Worst Jokes Ever
While I was out shopping, I tripped in a store and a lady would not stop staring at me. For fun, I said, "Sorry! It's been a while since I've possessed a body." She looked horrified.
Dads are like boomerangs... I hope!
Son: Dad, why is my name Experience? Dad: Son, Experience is the name we give our mistakes.
You won't eat a human, so why eat meat? Bold of you to presume I won't eat a person.
What's Stephen Hawking's favorite song??
Rollin' and Controllin'.
P.l.a.n.e.
Precious lord, are nonbelievers evil?
P.l.a.n.e.
Penis loving Asian now entering.
Mirrors can’t talk; it’s sad that they can’t laugh at you!
Doin' (DYM 63)?
What do you call a born-again heteroflexible male that is a Christian nationalist who thinks he is bisexual when the LGBT community knows that he is bicurious and that he is on steroids and that the LGBT community knows that he is not telling the truth about that? He is a gay man that is in the closet. He should be forced out of the closet by gay men in the LGBT community by any means necessary if gay men in the LGBT community still want to defend the wall of separation of church and state by any means necessary.
Good Morning Everyone, have a good and positive day!

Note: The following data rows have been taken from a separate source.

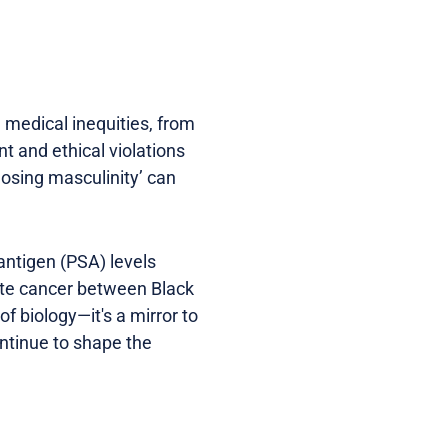
d medical inequities, from
nt and ethical violations
losing masculinity’ can
 antigen (PSA) levels
tate cancer between Black
f biology—it's a mirror to
ontinue to shape the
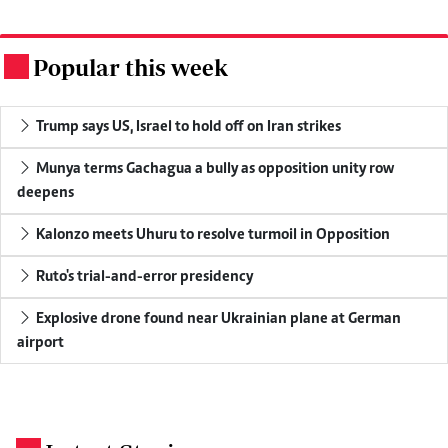
Popular this week
.
Trump says US, Israel to hold off on Iran strikes
Munya terms Gachagua a bully as opposition unity row
deepens
Kalonzo meets Uhuru to resolve turmoil in Opposition
Ruto's trial-and-error presidency
Explosive drone found near Ukrainian plane at German
airport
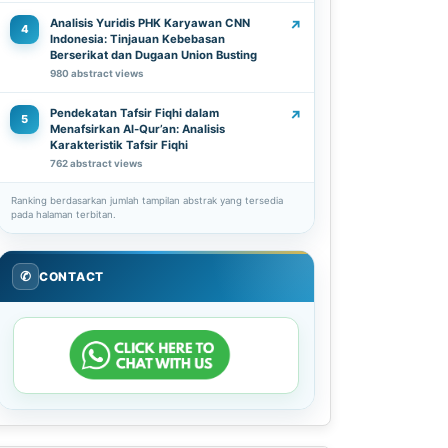
Analisis Yuridis PHK Karyawan CNN
↗
4
Indonesia: Tinjauan Kebebasan
Berserikat dan Dugaan Union Busting
980 abstract views
Pendekatan Tafsir Fiqhi dalam
↗
5
Menafsirkan Al-Qur’an: Analisis
Karakteristik Tafsir Fiqhi
762 abstract views
Ranking berdasarkan jumlah tampilan abstrak yang tersedia
pada halaman terbitan.
✆
CONTACT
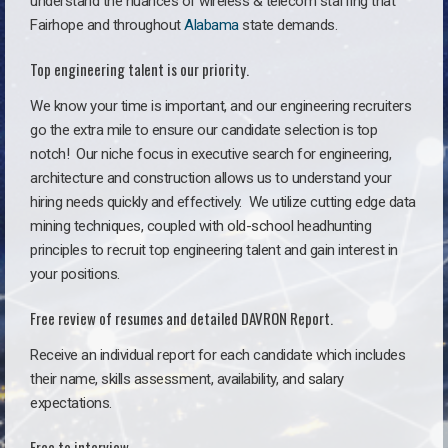
understand the nuances of wireless & telecom staffing that
Fairhope and throughout
Alabama
state demands.
Top engineering talent is our priority.
We know your time is important, and our engineering recruiters
go the extra mile to ensure our candidate selection is top
notch!
Our niche focus in executive search for engineering,
architecture and construction allows us to understand your
hiring needs quickly and effectively. We utilize cutting edge data
mining techniques, coupled with old-school headhunting
principles to recruit top engineering talent and gain interest in
your positions.
Free review of resumes and detailed DAVRON Report.
Receive an individual report for each candidate which includes
their name, skills assessment, availability, and salary
expectations.
Free to interview.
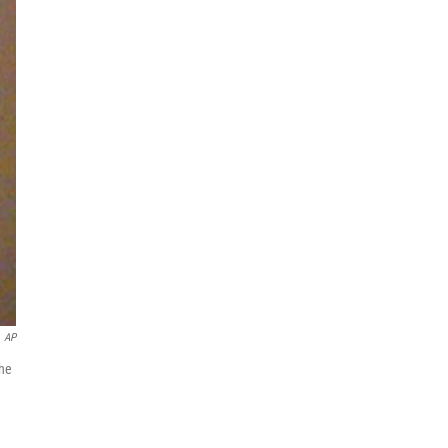
AP
the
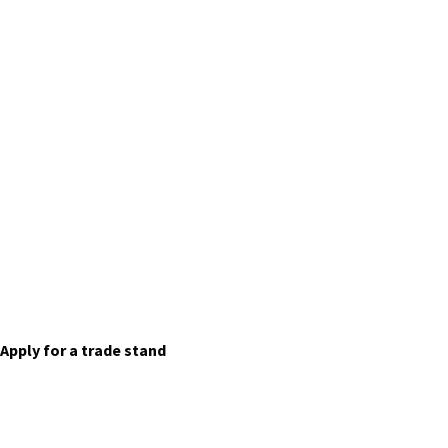
Trade Stands
Apply for a trade stand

What do you call an orphan when he's taking a photo?
Family photo.
Yo mama so fat, when she ate one cheeseburger, she pooped it out immediately because her butt was too big.
What's the difference between an orphan and a slice of pizza?
Nothing, I eat both of them.
I got a phone call from a guy labeled "assassin" saying my life will end soon. I seriously doubt that he w- *gunshot*
My friend just got a new house. He told me to make myself at home, so I threw him out. I hate visitors.
Why do orphans like Spider-Man?
100% of them are like him!
What does Jesus do when he gets nervous? He bites his nails.
What does a gay man that is a dumb blonde and who is a prostitute do after he sucks cock?
Spit out the feathers.
What's the difference between a girlfriend and a wife?
120 pounds.
Me: Knock knock.
Friend: Who's there?
Me: Impatient feminist.
Friend: Impati--
Me: Why don't we have equal pay YETTTTTTT?
Jesus shows up and says you’ve got to go to church.
You follow him in, and under their breath, it sounds like somebody says, "You steal." You say in your mind, knowing you have before, "I’m sorry." Then somebody coughs, and under their breath, it sounds like they say again, "You steal," so you whisper quietly, "I’m sorry."
...then somebody in German says, "Schieß den Hurensohn!"
Welcome to the Friend Zone! It’s lonely here.